German debt ratio up in 2020 to 70.0%
In the year that the coronavirus pandemic began, general government debt in Germany was up by €275 billion to €2.332 trillion. The debt ratio, meaning the ratio of debt to gross domestic product, rose by 10.3 percentage points to 70.0% in 2020, which is the sharpest increase in the debt ratio within the space of a year since German reunification.

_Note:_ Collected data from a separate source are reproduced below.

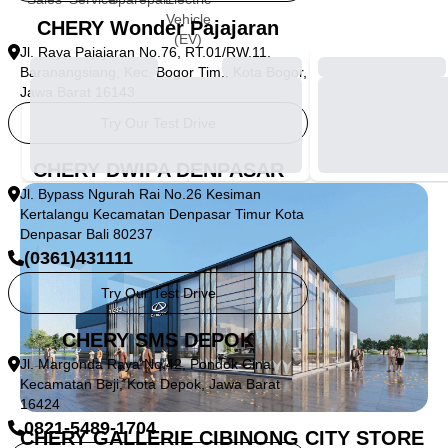
Vehicle
CHERY Wonder Pajajaran
(EV)
Jl. Raya Pajajaran No.76, RT.01/RW.11,
Baranangsiang, Kec. Bogor Tim., Kota Bogor,
Jawa Barat 16143
Try Our Test Drive
CHERY DWIPA DENPASAR
Jl. Bypass Ngurah Rai No.26 Kesiman
Kertalangu Kecamatan Denpasar Timur Kota
Denpasar Bali 80237
(0361)431111
Try Our Test Drive
CHERY SMS DEPOK
Jl. Margonda Raya No.42, Pondok Cina,
Kecamatan Beji, Kota Depok, Jawa Barat
16424
0821-5489-1704
CHERY GALLERIE CIBINONG CITY STORE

Just one year previously, Germany’s debt ratio, at 59.7%, had dropped below the Maastricht Treaty’s reference value of 60% for the first time since 2002. By way of comparison, during the economic and financial crisis, the debt ratio increased by 16.8 percentage points in 2009 and 2010 combined and reached an all-time high of 82.5% – due in part to the assumption of extensive risk assets from the banking sector.
Just over half of the rise in government debt last year can be traced back to the deficits of central, state and local government and social security funds, totalling €140 billion, while general government used the other half to accumulate financial assets – liquidity reserves and assistance loans, in particular.
The EU Member States report data on the general government fiscal balance and on debt to the European Commission each year at the end of March and end of September – known as the SGP compliance report. To this end, the Federal Statistical Office calculates the balance (deficit/surplus) and the Bundesbank the debt level.